Array libraries were sequenced on an Illumina MiSeq, set to yield 250 by 50 paired end reads; the 250 base read 1 sequences were used in this study. After sequencing, samples were de-multiplexed by index, and the sequence corresponding to a new (expanded) spacer was extracted from each read. New spacers were aligned to reference sequences (bacterial chromosome and appropriate plasmids) using Bowtie (58) to identify the protospacer sequence. Protospacer sequences were then characterized with respect to length, PAM, and position on the genome or plasmid. To detect PAMs, unique protospacer adjacent upstream and downstream sequences were extracted using bedtools (59) and a consensus sequence logo was made using weblogo (60).

RNA-seq assay

To evaluate RNA expression patterns, RNA sequencing was done on cultures grown to either exponential or stationary phase. Briefly, cultures were pelleted and decanted, then frozen at -80°C. Pellets were thawed and resuspended directly in lysis buffer, and RNA was isolated using the PowerBiofilm RNA Isolation kit (Qiagen). Stranded, total RNA libraries (without rRNA or tRNA depletion) were prepared using the Illumina TruSeq kit and were sequenced on an Illumina NextSeq instrument, generating paired 2 by 150 bp reads. Reads were demultiplexed by index, adapter trimmed and aligned to the appropriate reference sequences (bacterial chromosome, plasmid) by bowtie2 (61).

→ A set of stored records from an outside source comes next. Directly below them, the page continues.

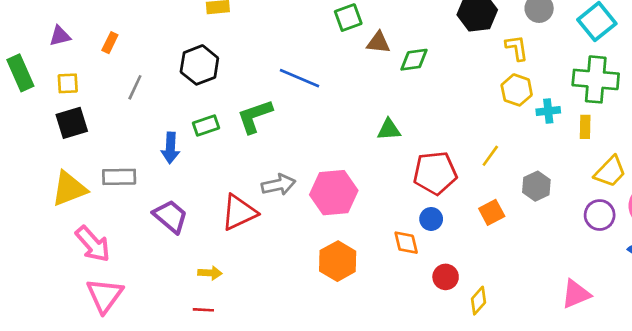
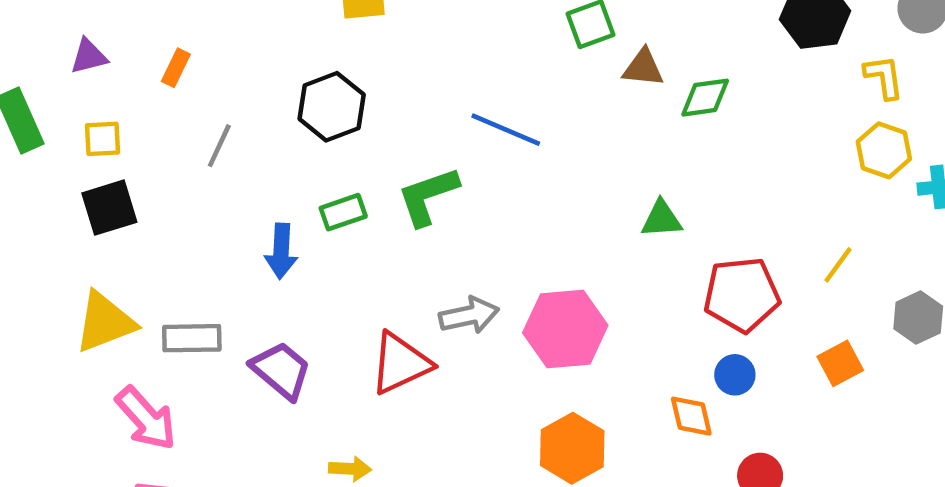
gray rectangle: (119, 177) -> (192, 338), moved

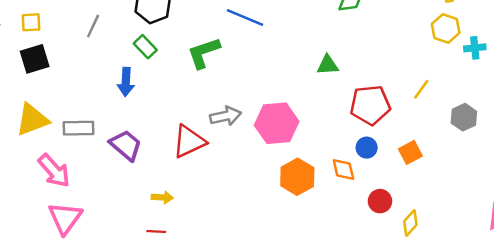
green rectangle: (343, 212) -> (145, 47), moved, turned 65
orange square: (840, 363) -> (410, 152), moved
orange hexagon: (572, 448) -> (297, 177), moved

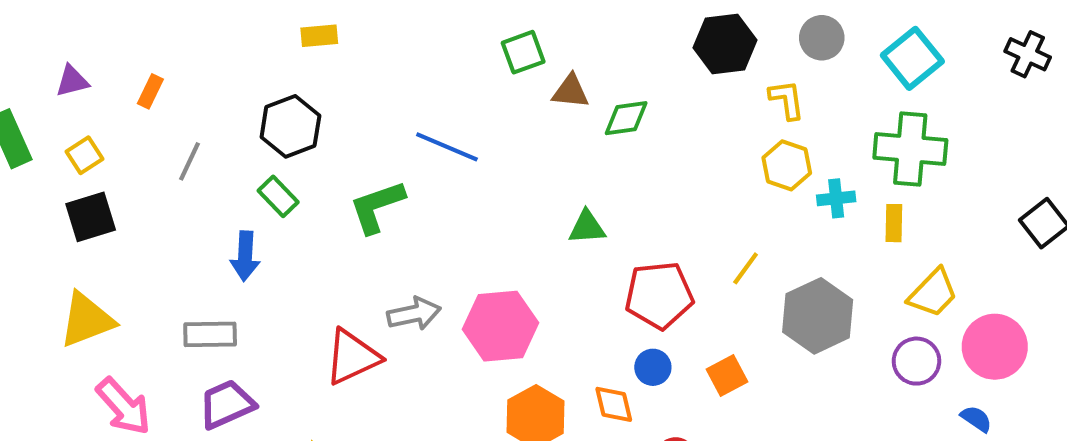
yellow square: (31, 22) -> (84, 155), turned -30
gray hexagon: (464, 117) -> (818, 316), size x1.6
gray rectangle: (78, 128) -> (210, 334), moved
purple trapezoid: (126, 145) -> (227, 404), moved, turned -64

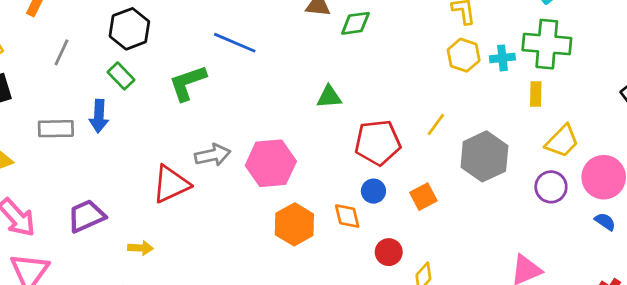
cyan cross: (836, 198) -> (502, 58), moved
gray rectangle: (210, 334) -> (56, 129), moved
blue semicircle: (976, 419) -> (605, 222), moved

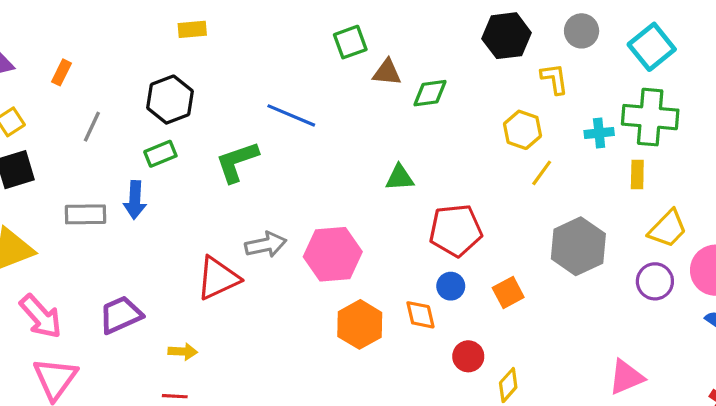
yellow hexagon: (464, 55) -> (523, 130), moved
green rectangle: (121, 76) -> (160, 154), turned -68
yellow line: (436, 124) -> (542, 173), moved

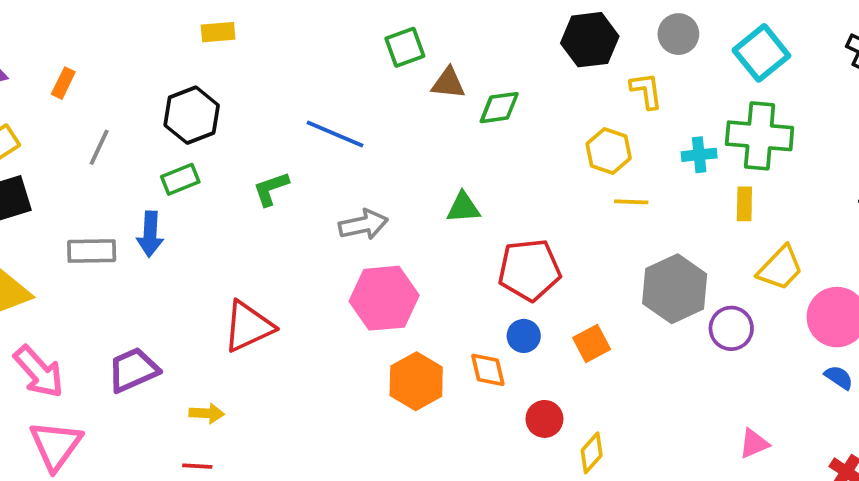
green L-shape: (237, 162) -> (271, 189), size x0.7
yellow line: (542, 173) -> (631, 202), turned 56
gray arrow: (266, 245) -> (363, 225), moved
purple circle: (655, 281) -> (731, 328), moved
pink triangle: (626, 377) -> (754, 443), moved, size x0.7

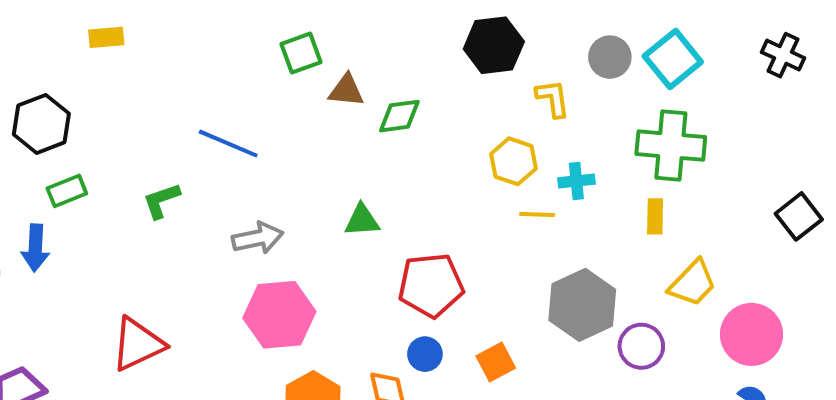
gray circle: (678, 34) -> (610, 57), moved
black hexagon: (192, 115) -> (41, 124), moved
cyan cross: (699, 155) -> (576, 181), moved

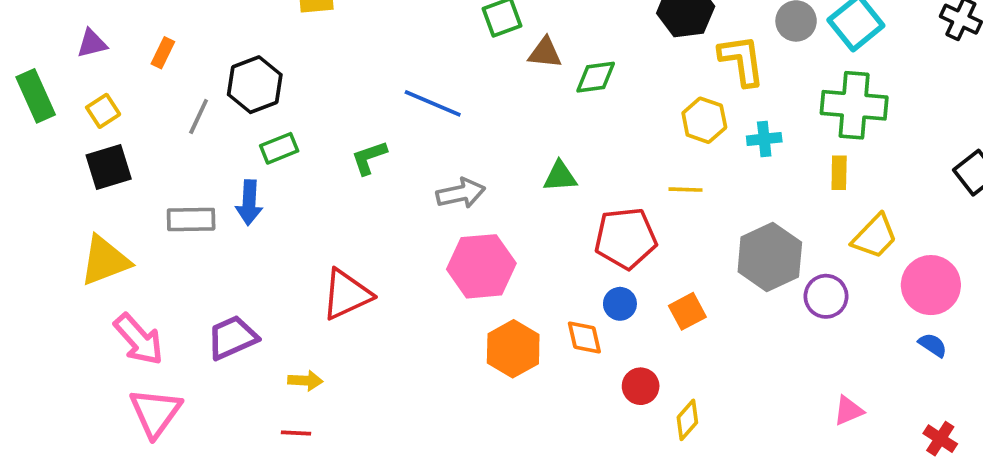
yellow L-shape: (553, 98) -> (742, 60), size x1.4
yellow line: (537, 214) -> (686, 190), moved

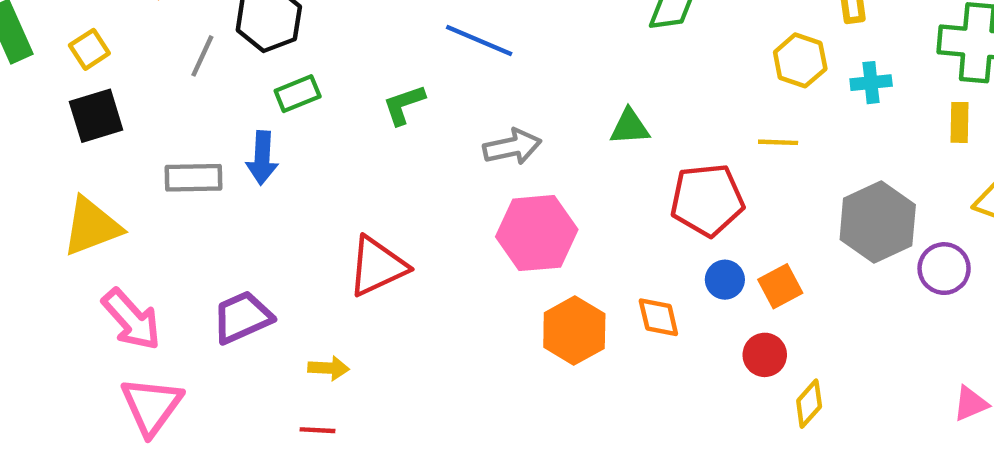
blue circle: (620, 304) -> (725, 280), moved
red circle: (641, 386) -> (765, 355), moved
yellow diamond: (687, 420) -> (809, 404), moved

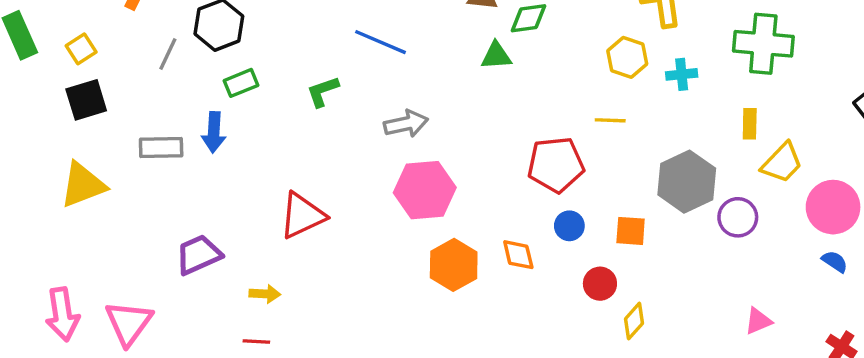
yellow rectangle: (960, 122) -> (750, 124), moved
green triangle: (630, 127) -> (496, 56), moved
orange square: (780, 286) -> (631, 231), moved, turned 32
pink arrow: (132, 319) -> (62, 314), moved, turned 33

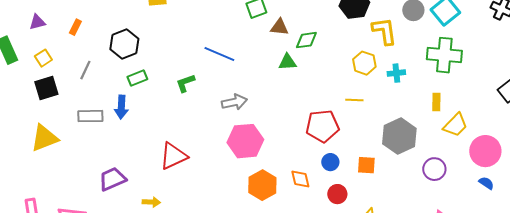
gray line: (168, 54) -> (85, 70), moved
purple circle: (738, 217) -> (434, 169), moved
red circle: (600, 284) -> (337, 194), moved

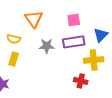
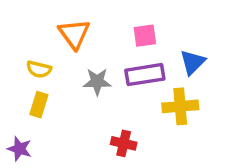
red cross: (81, 81) -> (124, 143), moved

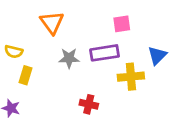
pink square: (145, 36) -> (122, 24), moved
blue triangle: (193, 62) -> (157, 56), moved
yellow semicircle: (39, 69) -> (14, 52), moved

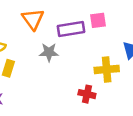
purple rectangle: (105, 53) -> (71, 29), moved
red cross: (89, 104) -> (87, 94), moved

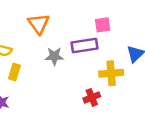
purple rectangle: (71, 29) -> (85, 45), moved
red cross: (87, 94) -> (92, 97), turned -35

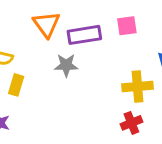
purple rectangle: (85, 45) -> (84, 35), moved
red cross: (92, 97) -> (131, 123), moved

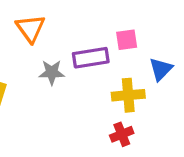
pink square: (127, 26) -> (127, 40), moved
purple rectangle: (84, 35) -> (91, 58), moved

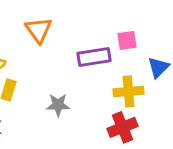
gray star: (52, 72) -> (58, 105), moved
red cross: (122, 134) -> (122, 127), size x1.4

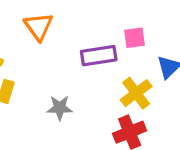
yellow cross: (128, 91) -> (136, 93), turned -32

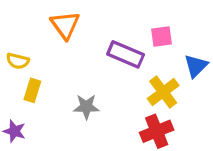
purple rectangle: (99, 56) -> (126, 54), turned 32

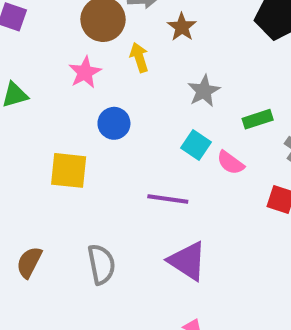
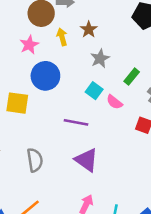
brown star: (182, 27) -> (89, 29), moved
green rectangle: (258, 119) -> (132, 77), turned -35
blue circle: (114, 123) -> (45, 76), size x1.5

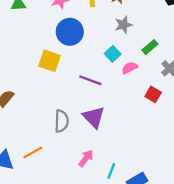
pink semicircle: (114, 102) -> (130, 68), turned 105
yellow square: (17, 103) -> (50, 61), moved
gray semicircle: (35, 160) -> (62, 121), moved

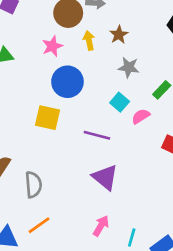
gray star: (123, 25) -> (129, 67), turned 30
gray semicircle: (62, 121) -> (33, 185), moved

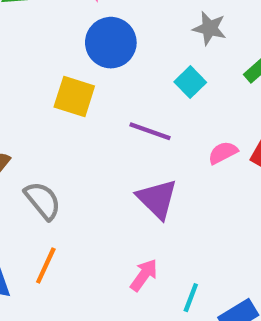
pink semicircle: (141, 116) -> (223, 153), moved
gray semicircle: (33, 185) -> (43, 201), turned -40
orange line: (39, 225) -> (46, 266), turned -35

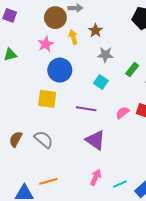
gray semicircle: (43, 201) -> (44, 139), moved
orange line: (46, 266) -> (48, 181), turned 60
cyan line: (191, 298) -> (120, 184), turned 56

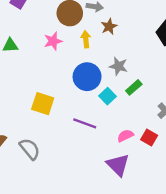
brown star: (96, 31) -> (109, 27), moved
blue circle: (60, 70) -> (87, 77), moved
green rectangle: (132, 70) -> (134, 87), moved
purple triangle: (95, 140) -> (118, 165), moved

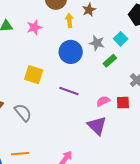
pink star: (53, 41) -> (34, 27), moved
cyan square: (107, 96) -> (121, 39), moved
red square: (149, 137) -> (123, 103), turned -32

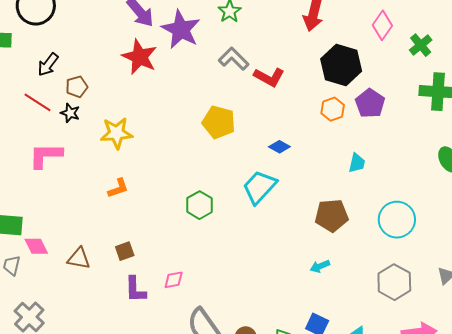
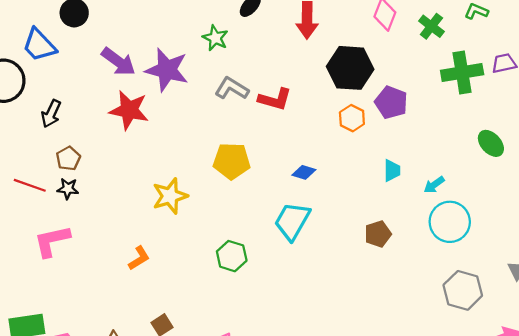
black arrow: (48, 65) -> (51, 114), moved
yellow star: (116, 133) -> (170, 196), moved
brown pentagon: (332, 216) -> (378, 234), size x0.7
cyan arrow: (320, 266) -> (434, 185), moved

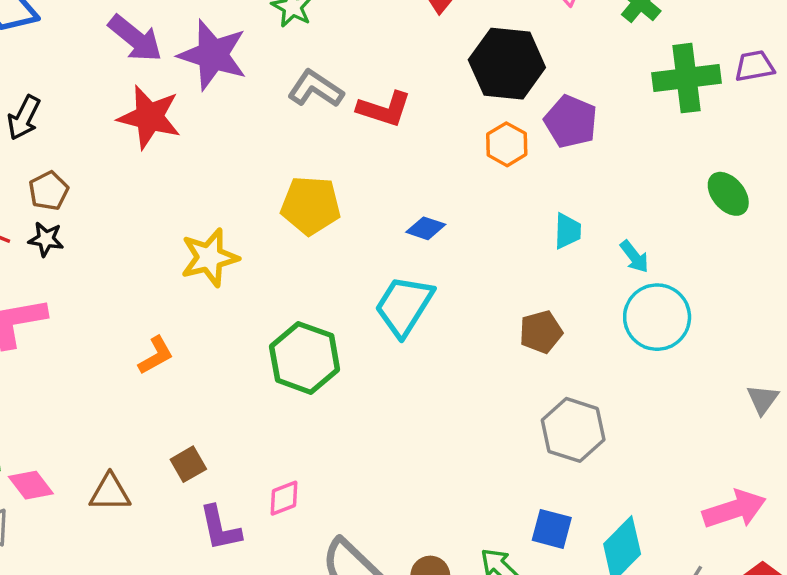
cyan arrow: (434, 185) -> (634, 257), turned -95
green hexagon: (232, 256) -> (305, 358), size x1.4
gray hexagon: (463, 290) -> (573, 430), moved

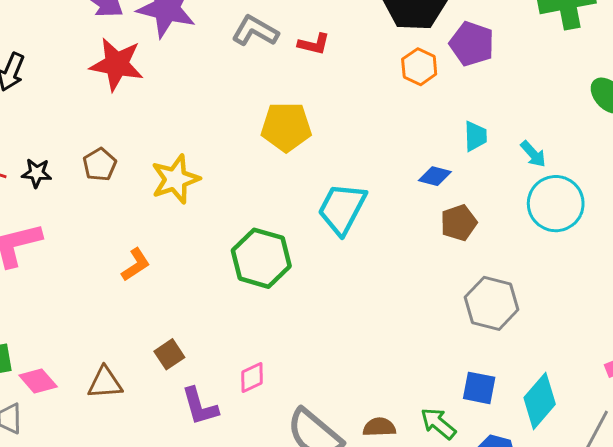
red L-shape: (384, 109) -> (314, 44), size x0.7
brown pentagon: (49, 191) -> (100, 164), moved
yellow pentagon: (311, 205) -> (286, 127), moved
blue diamond: (426, 228) -> (435, 176), moved

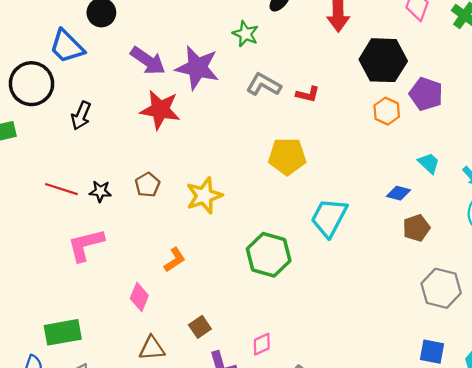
cyan trapezoid: (475, 136) -> (429, 163), turned -45
pink diamond: (38, 381) -> (139, 297), moved, turned 64

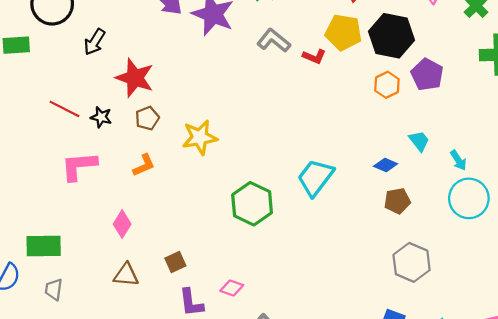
red star: (160, 110) -> (135, 78), moved
yellow pentagon: (287, 156) -> (343, 32), moved
orange L-shape: (175, 260) -> (144, 165), moved
pink diamond: (262, 344) -> (232, 288), turned 35

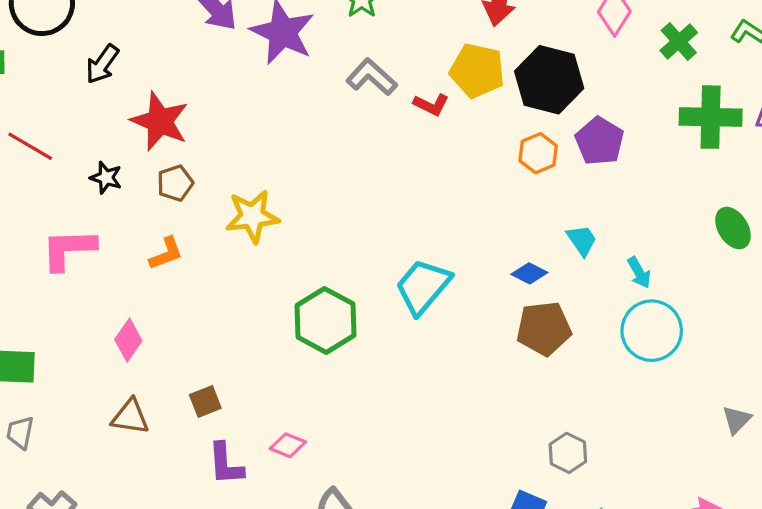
red line: (64, 109) -> (30, 146), moved
brown pentagon: (397, 201) -> (544, 328), size x1.4
gray hexagon: (412, 262) -> (568, 453), moved, size x0.7

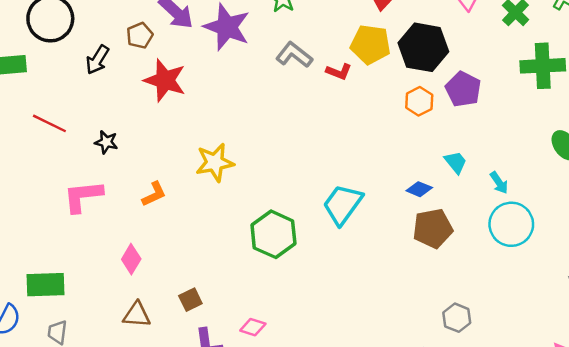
red star: (160, 121) -> (165, 80), moved
brown pentagon: (175, 183) -> (140, 36), moved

RNA-seq read and protospacer density analysis

For both the adaptation and RNAseq assays, alignment outputs were processed (59,62) and custom genome browser tracks were generated using tools available from the University of California Santa Cruz Genome Browser (https://genome.ucsc.edu). Tracks for both ‘total’ and ‘unique’ protospacer density were created; for the total tracks, all reads supporting a particular protospacer are counted. For unique tracks, all reads corresponding to a given protospacer that is unique with respect to alignment coordinates and strand were collapsed to a single count. We noted that the distribution of protospacers across the genome was not even, so regions with significant protospacer enrichment were identified using the findPeaks software in the HOMER analysis package (63). For spacers that aligned within the boundaries of annotated protein-coding genes, we determined the percent that matched the coding versus template strand of those annotated genes using a custom python script.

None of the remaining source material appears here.